Benign childhood seizures with affective symptoms
Benign childhood epilepsy with affective symptoms, reported in less than 40 patients, is a
clinical phenotype of BCSSS with features common in both PS (behavioural and autonomic
symptoms) and rolandic epilepsy (speech arrest and hypersalivation)156,157. Onset is between 2–
9 years of age and both sexes are equally affected.

Seizures manifest with terror and screaming, autonomic disturbances (pallor, sweating,
abdominal pain, hypersalivation), chewing and other automatisms, speech arrest and mild
impairment of consciousness. These are usually brief for 1–2 minutes, frequently occurring
several times a day in wakefulness or sleep. One-fifth of patients have febrile seizures and some
may also have infrequent rolandic seizures. Generalised seizures do not occur.
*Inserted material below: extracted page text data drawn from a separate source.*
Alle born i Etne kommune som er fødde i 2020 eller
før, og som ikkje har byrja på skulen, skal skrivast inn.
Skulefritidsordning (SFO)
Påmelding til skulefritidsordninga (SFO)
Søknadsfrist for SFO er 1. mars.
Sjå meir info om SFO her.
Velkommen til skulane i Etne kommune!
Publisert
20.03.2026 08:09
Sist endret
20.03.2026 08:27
The inter-ictal EEG shows high-amplitude frontotemporal and parietotemporal spikes that are
exaggerated by sleep. Ictal EEG discharges are mainly localised in the frontotemporal,
centrotemporal or parietal regions and are stereotypical for each patient.

The response to treatment is excellent and remission occurs within 1–2 years from onset.
Behavioural problems may be prominent during the active stage of the disease, but subside later
with seizure remittance.

Benign childhood epilepsy with parietal spikes and frequent extreme somatosensory-evoked
spikes
Benign childhood epilepsy with parietal spikes and frequent GSES46,47,158 has been proposed as
another phenotype of BCSSS. The defining features are EEG spikes in the parietal regions,
which are often elicited by tactile stimulation. However, GSES are not specific for any
syndrome because they also occur in 10–20% of children with rolandic seizures47, in a few
patients with PS2,4 and in children with no seizures159.

Versive seizures of the head and body, often without impairment of consciousness, are mainly
diurnal and infrequent. Frequent seizures and focal status epilepticus are exceptional.

Remission usually occurs within one year from seizure onset, but EEG abnormalities may
persist for longer.

Benign childhood focal seizures associated with frontal or midline spikes
Benign childhood focal seizures associated with frontal2,160,161 or midline spikes2,162 have been
described and long follow-up reports have confirmed a benign course, although no systematic
studies have been published. However, EEG spike foci specificity is questionable, as EEG spike
foci of various locations (including frontal and midline) are also seen in rolandic epilepsy and
more commonly in PS, and midline spikes are more common in children than in adults163,164.

Recently ‘benign infantile focal epilepsy with midline spikes during sleep’ has been described
as a new syndrome of BCSSS165,166. Age at onset is in the first three years of life and both sexes
are equally affected. Seizures consist mainly of staring, motion arrest, cyanosis, loss of
consciousness and stiffening of the arms. Clonic convulsions and automatisms are rare.
Seizures are brief from 1–5 minutes, mainly diurnal and are generally infrequent from 1–3 per
year. There is a strong family history of undefined types of epileptic seizures with benign
epilepsies prevailing.

Inter-ictal EEG abnormalities are seen only in non-REM sleep and consist of small, mostly
singular, midline spikes. The prognosis is excellent, with remission of seizures, normal
development and normalisation of the EEG before the age of four years.